Miller also made headlines during the Trump administration when he left an outside Pentagon advisory panel in June 2020 after then-U.S. President Donald Trump ordered Park Police to violently disperse protesters demonstrating against police violence so he could walk through Lafayette Square for a photo op while top Pentagon officials walked alongside him. Miller will return to his full-time role as assistant director of the Johns Hopkins University Applied Physics Laboratory.

But the alliance, which has been beset by onerous U.S. export control and intelligence-sharing rules from the get-go—rules that have prevented the Australian government from getting a full glimpse of their future submarine fleet—faces as many challenges as ever as Miller exits the administration. Both the U.S. Congress and British Parliament need to pass deals to share classified nuclear propulsion technology with Australia, which would allow submarines to stayunder the water almost indefinitely.

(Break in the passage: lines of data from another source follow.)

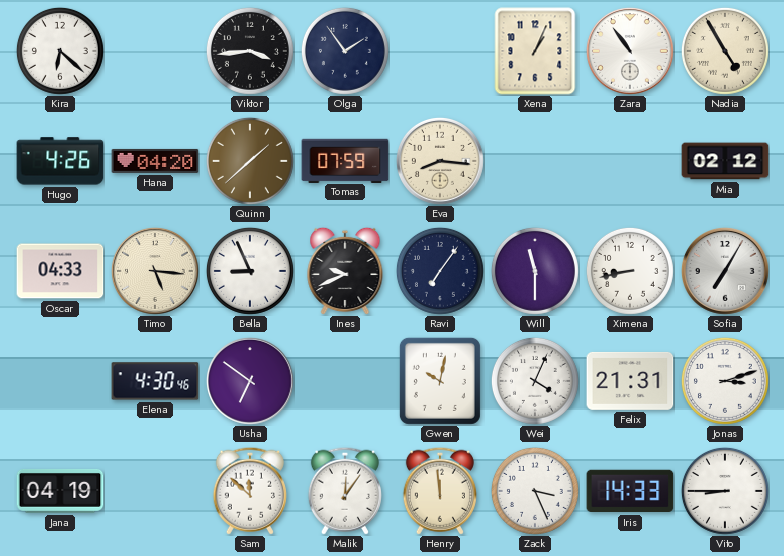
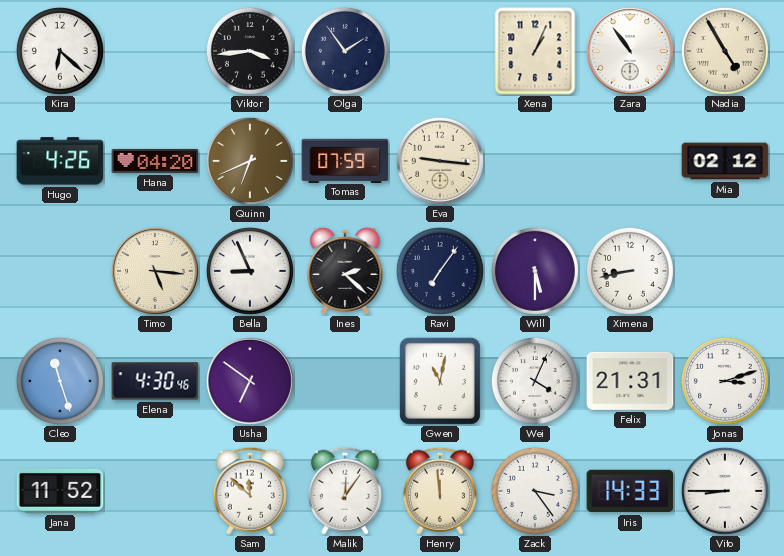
Quinn: 1:38 -> 6:41
Eva: 8:16 -> 9:16
Oscar: 04:33 -> none
Ines: 9:41 -> 2:22
Will: 11:30 -> 5:30
Sofia: 7:05 -> none
Cleo: none -> 11:27
Gwen: 10:02 -> 11:02
Jana: 04:19 -> 11:52
Zack: 3:26 -> 3:24
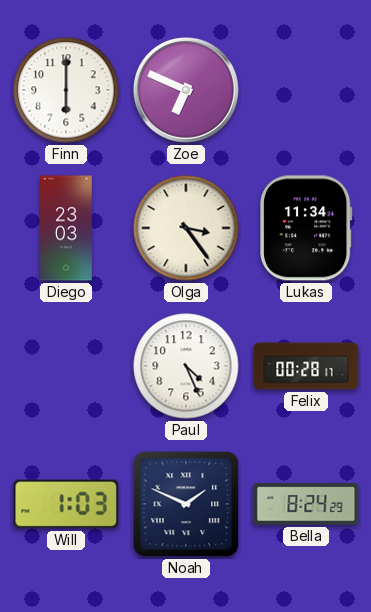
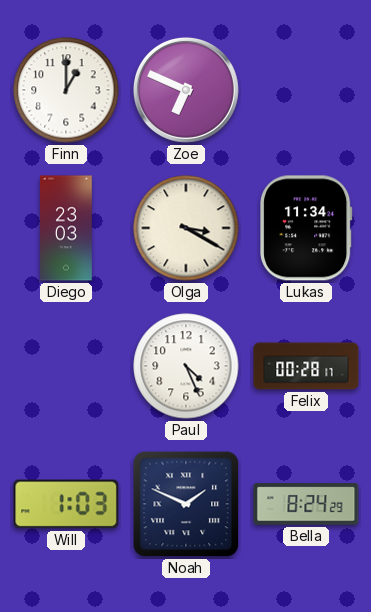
Finn: 6:00 -> 1:00
Olga: 3:24 -> 3:20
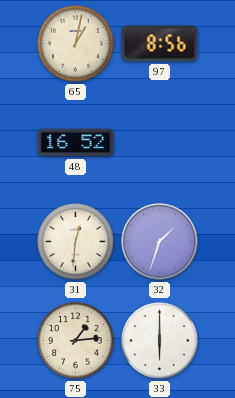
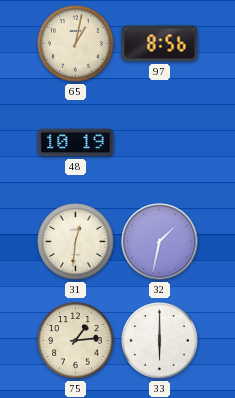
48: 16:52 -> 10:19
32: 1:33 -> 1:32
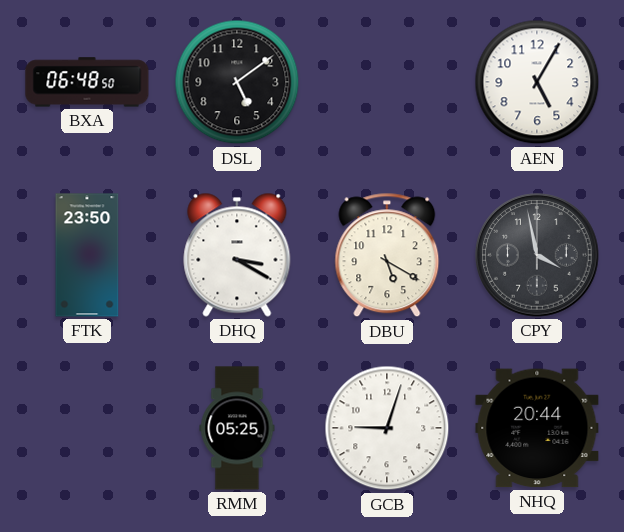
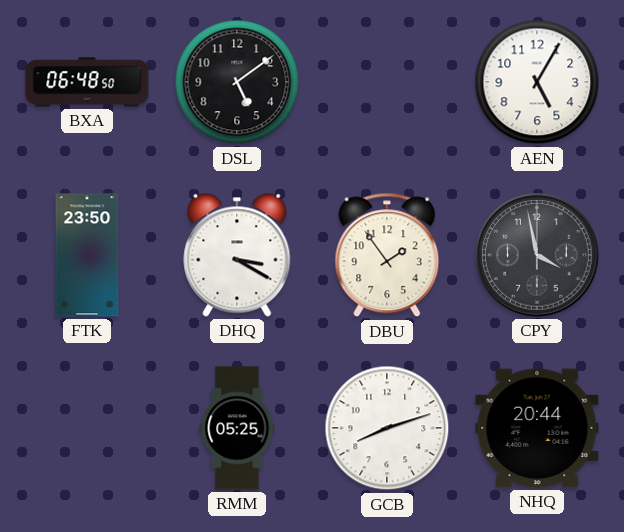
DBU: 5:20 -> 1:54
GCB: 9:03 -> 8:12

Those intelligence rules, which limit intelligence-sharing with all countries—even the Five Eyes alliance of which the United States, Australia, and the United Kingdom are all members—has also limited the U.S. military from briefing allies on the specifics of military contingency plans. It’s not immediately clear how the Biden administration will seek to cut through International Traffic in Arms Regulations (ITAR) red tape, which ensnares many of the U.S. technologies that could be exported under the deal. Although the United States could extend exemptions similar to those enjoyed by Canada, which has become something of a boogeyman to officials hashing out the AUKUS deal. 

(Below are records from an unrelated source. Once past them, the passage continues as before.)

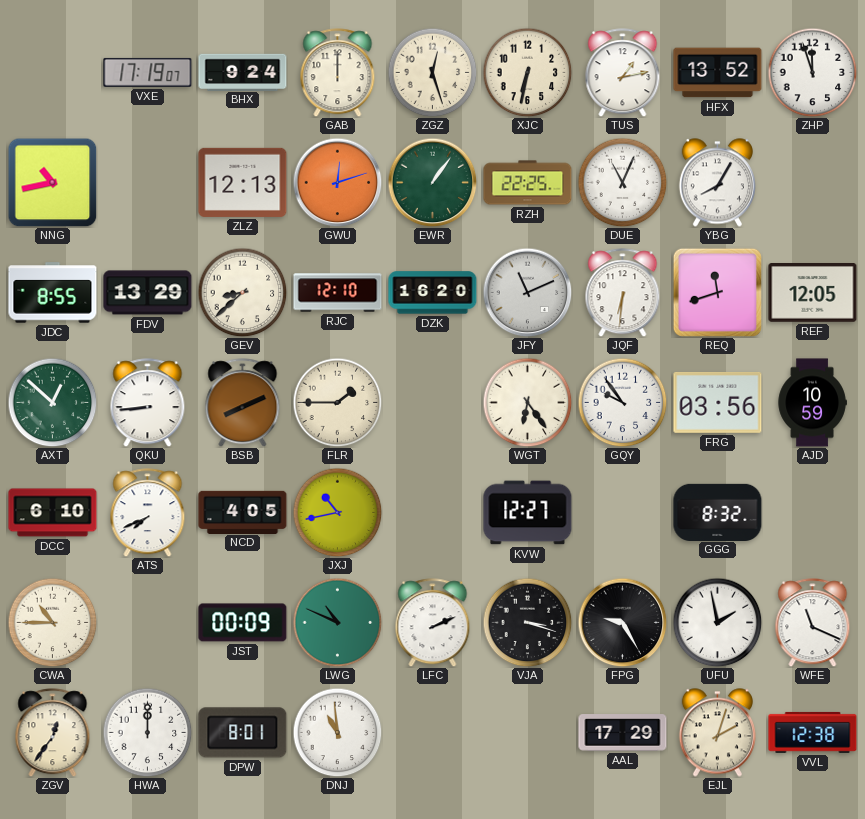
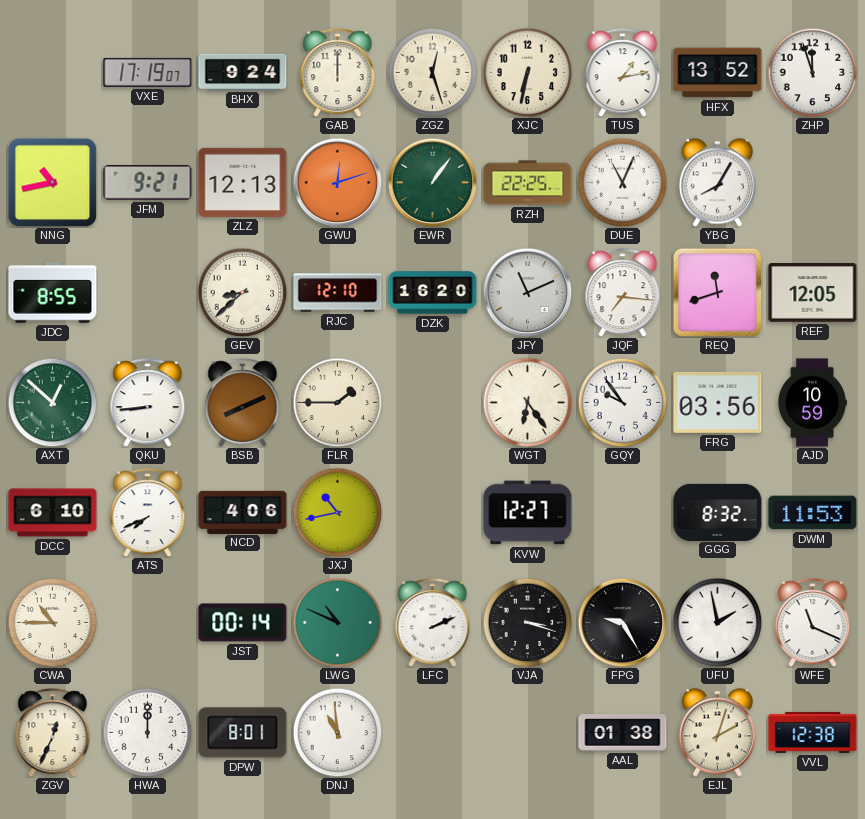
JFM: none -> 9:21
FDV: 13:29 -> none
JQF: 6:31 -> 7:16
NCD: 4:05 -> 4:06
DWM: none -> 11:53
JST: 00:09 -> 00:14
ZGV: 12:36 -> 12:34
AAL: 17:29 -> 01:38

“Even with expedited processing in the regulations, it still takes forever to get licenses through,” said Kevin Wolf, a former senior Commerce Department official now at Akin Gump law firm. “It has become sort of a pathological fear. Anytime there’s a problem with anybody, some will say, ‘Oh, it’s ITAR’s fault. My dinner didn’t arrive on time. [It’s] the ITAR.’ I’m only slightly exaggerating.”

The United States is also still dealing with the diplomatic fallout of how the agreement was first announced. The AUKUS deal caught fellow NATO ally France entirely off guard, upending a multibillion-dollar submarine deal that France previously struck with Australia and shaking up Paris’s own strategy on the Indo-Pacific. Biden administration officials were left doing damage control as their incensed French counterparts criticized the nature of the AUKUS deal and how it was rolled out. 

Campbell and the rest of the U.S. administration will also have to absorb the immense logistical challenges of building out the nuclear submarine program, expected to be announced on Monday. The Biden administration’s decision to sell five Virginia-class submarines to Australia would almost certainly require a large expansion of the American defense industrial base. The United States currently produces fewer than two submarines per year—well below the U.S. Navy’s own plans to acquire 10 boats over the next five years, a rate that has already frustrated Congress, and potentially forcing contractors to open up another production line.